[Exercise objective] Scan the data beneath this task and copy each line that includes "button".

[Records for this exercise]
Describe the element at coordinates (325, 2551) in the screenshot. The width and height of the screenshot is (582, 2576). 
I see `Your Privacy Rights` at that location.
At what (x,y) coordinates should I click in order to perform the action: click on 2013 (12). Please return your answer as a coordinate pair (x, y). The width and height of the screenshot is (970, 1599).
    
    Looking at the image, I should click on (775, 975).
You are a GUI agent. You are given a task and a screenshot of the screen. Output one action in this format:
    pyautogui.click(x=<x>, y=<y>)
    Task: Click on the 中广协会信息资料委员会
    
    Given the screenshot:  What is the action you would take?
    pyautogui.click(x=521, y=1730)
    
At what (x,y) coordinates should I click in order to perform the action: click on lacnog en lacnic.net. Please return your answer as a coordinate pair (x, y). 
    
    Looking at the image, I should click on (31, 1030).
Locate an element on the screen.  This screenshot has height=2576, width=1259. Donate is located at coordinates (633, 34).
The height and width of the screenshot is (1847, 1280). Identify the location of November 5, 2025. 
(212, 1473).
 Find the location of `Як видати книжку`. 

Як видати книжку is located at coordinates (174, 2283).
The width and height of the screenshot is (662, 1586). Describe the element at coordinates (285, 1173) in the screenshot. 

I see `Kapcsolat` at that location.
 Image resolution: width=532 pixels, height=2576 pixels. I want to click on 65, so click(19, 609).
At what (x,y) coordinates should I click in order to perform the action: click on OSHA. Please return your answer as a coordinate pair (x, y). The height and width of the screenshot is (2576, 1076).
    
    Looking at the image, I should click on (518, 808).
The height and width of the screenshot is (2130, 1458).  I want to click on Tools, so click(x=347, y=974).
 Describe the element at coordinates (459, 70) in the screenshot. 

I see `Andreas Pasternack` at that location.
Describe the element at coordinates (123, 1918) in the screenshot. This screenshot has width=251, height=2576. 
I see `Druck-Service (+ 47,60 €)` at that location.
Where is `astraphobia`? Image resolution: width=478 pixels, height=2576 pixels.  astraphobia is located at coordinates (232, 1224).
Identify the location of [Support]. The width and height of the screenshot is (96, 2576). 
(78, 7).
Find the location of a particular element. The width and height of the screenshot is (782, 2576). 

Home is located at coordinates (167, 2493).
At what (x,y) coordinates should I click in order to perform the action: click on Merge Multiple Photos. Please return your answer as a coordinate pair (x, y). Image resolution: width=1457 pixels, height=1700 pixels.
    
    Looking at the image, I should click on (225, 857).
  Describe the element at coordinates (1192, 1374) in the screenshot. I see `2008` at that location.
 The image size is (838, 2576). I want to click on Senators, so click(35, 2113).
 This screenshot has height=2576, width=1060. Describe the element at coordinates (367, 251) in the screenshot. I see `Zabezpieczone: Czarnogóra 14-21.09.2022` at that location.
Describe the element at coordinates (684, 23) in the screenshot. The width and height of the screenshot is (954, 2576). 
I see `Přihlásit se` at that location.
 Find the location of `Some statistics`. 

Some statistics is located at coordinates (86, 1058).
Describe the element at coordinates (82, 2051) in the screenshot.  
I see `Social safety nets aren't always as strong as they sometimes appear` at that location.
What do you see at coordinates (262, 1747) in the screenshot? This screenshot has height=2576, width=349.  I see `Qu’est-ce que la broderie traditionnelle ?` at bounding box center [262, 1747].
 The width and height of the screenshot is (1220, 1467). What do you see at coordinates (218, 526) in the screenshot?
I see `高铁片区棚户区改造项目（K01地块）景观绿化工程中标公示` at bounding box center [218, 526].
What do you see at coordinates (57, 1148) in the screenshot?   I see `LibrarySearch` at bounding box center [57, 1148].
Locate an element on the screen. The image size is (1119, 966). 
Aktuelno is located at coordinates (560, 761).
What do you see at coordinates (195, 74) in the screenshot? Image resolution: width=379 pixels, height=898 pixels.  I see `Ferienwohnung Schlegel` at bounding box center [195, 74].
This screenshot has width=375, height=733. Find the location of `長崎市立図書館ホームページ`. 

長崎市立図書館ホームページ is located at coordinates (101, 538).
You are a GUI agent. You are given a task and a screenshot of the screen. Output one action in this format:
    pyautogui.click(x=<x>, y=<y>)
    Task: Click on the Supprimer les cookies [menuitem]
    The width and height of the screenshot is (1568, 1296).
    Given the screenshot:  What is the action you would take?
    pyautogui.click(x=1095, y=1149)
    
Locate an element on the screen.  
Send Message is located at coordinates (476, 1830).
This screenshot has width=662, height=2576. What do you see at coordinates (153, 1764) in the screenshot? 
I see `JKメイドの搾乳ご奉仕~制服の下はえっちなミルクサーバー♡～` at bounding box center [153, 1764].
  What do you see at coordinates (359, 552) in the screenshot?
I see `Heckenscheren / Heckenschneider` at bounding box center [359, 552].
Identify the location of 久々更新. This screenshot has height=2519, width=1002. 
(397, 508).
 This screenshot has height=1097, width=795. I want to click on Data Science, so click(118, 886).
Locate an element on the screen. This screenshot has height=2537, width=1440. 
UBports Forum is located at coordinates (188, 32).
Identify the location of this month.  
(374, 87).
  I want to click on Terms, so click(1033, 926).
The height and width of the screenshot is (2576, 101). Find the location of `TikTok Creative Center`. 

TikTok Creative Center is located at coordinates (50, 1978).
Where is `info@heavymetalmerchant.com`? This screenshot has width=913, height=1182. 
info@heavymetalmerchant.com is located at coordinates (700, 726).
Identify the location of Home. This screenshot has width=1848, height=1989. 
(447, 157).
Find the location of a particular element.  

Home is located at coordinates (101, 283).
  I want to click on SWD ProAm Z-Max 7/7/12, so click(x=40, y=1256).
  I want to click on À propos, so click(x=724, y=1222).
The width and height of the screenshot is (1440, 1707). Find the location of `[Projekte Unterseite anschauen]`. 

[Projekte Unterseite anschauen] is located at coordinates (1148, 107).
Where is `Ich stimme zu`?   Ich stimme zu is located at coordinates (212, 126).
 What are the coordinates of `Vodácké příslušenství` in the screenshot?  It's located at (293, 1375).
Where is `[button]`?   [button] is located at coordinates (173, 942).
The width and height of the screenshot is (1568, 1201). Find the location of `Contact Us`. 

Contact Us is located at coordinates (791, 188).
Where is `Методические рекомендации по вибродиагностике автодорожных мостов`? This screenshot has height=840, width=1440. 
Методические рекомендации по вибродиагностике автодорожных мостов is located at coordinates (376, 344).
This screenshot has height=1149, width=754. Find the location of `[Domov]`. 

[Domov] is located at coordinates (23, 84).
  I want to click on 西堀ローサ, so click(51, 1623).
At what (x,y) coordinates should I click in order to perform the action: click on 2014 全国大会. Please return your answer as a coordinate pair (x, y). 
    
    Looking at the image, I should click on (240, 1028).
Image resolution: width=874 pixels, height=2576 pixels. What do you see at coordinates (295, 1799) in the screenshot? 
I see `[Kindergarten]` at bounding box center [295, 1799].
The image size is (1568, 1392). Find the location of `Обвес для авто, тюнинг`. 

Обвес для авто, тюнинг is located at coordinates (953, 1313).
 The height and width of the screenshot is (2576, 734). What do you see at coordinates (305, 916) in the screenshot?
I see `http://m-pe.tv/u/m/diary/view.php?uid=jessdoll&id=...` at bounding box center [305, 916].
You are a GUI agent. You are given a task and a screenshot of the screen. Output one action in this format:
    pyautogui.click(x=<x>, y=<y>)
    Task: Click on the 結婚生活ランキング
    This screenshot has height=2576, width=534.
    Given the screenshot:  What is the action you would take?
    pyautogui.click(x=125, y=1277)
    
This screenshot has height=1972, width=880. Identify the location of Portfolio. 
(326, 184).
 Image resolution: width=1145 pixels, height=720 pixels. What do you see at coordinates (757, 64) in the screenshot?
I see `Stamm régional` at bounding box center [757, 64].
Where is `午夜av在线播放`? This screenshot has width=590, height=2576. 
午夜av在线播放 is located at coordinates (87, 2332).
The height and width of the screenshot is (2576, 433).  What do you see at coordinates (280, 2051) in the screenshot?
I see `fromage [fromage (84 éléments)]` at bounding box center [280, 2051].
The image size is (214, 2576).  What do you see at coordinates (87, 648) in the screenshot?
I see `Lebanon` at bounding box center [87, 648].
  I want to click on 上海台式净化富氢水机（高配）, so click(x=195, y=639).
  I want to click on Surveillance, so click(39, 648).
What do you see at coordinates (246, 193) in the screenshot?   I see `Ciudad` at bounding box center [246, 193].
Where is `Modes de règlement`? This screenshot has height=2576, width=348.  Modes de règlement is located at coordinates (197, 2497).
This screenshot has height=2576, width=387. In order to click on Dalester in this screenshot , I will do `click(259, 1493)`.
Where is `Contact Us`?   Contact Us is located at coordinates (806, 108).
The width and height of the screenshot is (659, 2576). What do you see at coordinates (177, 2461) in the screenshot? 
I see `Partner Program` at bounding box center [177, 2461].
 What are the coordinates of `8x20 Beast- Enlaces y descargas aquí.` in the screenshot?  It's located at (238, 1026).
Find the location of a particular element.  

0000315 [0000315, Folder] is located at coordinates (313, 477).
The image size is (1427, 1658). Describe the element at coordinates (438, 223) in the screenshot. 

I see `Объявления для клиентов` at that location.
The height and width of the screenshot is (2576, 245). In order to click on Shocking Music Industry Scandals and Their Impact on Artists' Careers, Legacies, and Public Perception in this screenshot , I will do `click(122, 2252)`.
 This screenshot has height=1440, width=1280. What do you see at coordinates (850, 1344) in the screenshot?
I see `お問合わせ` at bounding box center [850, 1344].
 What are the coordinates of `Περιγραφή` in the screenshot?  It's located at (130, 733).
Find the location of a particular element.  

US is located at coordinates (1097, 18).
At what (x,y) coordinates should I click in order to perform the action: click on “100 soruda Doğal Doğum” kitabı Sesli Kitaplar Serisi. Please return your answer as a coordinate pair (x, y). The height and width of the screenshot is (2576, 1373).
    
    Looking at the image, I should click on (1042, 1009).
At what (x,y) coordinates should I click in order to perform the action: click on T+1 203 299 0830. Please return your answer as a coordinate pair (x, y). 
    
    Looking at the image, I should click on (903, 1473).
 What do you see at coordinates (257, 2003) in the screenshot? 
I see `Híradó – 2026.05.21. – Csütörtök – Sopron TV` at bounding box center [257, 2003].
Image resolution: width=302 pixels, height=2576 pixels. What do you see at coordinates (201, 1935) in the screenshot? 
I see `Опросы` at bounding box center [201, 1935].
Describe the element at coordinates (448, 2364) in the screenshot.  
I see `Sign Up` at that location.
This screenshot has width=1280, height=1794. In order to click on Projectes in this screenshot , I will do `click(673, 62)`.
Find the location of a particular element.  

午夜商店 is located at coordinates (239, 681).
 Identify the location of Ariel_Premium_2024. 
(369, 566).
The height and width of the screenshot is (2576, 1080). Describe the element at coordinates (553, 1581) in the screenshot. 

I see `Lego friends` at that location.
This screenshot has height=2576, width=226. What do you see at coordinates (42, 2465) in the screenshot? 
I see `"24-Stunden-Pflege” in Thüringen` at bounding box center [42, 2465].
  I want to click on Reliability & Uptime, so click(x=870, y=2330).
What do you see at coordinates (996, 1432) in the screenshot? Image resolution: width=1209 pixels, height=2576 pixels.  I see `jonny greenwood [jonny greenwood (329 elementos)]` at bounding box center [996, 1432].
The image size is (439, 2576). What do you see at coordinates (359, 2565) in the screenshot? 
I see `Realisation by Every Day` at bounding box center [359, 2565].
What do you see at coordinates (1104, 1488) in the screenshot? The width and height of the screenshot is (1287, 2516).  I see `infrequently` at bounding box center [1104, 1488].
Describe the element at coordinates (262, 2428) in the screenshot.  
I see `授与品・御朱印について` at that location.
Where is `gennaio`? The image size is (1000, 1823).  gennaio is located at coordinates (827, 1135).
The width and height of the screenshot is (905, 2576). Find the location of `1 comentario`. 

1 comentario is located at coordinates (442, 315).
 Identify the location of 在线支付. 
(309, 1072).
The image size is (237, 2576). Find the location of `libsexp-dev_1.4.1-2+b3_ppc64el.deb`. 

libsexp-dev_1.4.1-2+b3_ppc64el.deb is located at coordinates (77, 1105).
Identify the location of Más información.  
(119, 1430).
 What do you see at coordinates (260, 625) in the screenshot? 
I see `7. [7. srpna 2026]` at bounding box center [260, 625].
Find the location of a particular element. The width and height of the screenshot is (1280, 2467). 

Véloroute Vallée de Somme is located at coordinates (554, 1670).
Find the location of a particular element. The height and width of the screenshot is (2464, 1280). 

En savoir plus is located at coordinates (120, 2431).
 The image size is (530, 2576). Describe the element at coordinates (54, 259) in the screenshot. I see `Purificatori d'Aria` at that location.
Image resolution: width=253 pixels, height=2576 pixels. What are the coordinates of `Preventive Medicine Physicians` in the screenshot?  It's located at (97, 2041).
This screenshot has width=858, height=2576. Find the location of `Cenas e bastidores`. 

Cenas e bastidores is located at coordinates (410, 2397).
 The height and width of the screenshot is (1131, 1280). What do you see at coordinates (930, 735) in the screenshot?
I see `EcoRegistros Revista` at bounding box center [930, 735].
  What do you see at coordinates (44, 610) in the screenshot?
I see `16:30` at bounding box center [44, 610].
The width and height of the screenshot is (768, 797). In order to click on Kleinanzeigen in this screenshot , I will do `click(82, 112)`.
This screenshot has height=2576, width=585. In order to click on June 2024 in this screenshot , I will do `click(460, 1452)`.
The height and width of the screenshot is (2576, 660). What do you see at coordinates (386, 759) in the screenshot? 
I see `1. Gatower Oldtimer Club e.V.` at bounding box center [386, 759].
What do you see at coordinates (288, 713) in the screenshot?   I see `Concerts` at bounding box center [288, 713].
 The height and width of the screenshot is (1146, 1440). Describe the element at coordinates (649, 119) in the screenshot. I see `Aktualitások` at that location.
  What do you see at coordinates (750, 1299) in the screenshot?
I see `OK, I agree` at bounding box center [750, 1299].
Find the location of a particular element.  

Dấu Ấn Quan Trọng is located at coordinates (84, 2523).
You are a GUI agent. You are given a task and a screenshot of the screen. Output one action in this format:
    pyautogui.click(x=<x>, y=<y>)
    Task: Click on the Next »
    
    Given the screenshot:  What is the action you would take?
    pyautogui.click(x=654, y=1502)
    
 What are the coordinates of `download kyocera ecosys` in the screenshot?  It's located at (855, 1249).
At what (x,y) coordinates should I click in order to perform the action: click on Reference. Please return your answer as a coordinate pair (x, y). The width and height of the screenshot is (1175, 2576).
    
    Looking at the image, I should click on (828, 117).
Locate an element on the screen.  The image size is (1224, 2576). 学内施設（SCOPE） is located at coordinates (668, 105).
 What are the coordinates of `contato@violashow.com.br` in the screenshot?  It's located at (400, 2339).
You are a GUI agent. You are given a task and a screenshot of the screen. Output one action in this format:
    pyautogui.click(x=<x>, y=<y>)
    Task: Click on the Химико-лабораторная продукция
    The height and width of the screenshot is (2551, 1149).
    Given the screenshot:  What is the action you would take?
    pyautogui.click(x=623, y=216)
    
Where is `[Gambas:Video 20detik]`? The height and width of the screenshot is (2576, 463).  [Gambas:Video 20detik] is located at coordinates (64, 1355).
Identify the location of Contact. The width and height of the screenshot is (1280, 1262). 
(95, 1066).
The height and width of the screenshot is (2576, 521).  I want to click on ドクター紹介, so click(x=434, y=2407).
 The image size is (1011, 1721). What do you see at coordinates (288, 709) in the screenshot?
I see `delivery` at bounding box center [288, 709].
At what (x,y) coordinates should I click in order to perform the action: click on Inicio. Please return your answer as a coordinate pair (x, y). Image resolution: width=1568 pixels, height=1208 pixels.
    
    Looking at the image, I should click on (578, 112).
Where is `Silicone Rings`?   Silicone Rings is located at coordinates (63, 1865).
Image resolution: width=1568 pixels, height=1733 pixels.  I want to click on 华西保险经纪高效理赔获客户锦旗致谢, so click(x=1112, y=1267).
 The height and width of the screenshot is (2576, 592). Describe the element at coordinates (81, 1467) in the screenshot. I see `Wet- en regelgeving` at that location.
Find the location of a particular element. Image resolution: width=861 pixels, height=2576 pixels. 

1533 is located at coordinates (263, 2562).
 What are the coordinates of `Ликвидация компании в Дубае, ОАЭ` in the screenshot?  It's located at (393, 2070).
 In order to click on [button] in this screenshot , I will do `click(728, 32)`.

[Task result]
Where is `[button]`?   [button] is located at coordinates (173, 942).
 In order to click on [button] in this screenshot , I will do `click(728, 32)`.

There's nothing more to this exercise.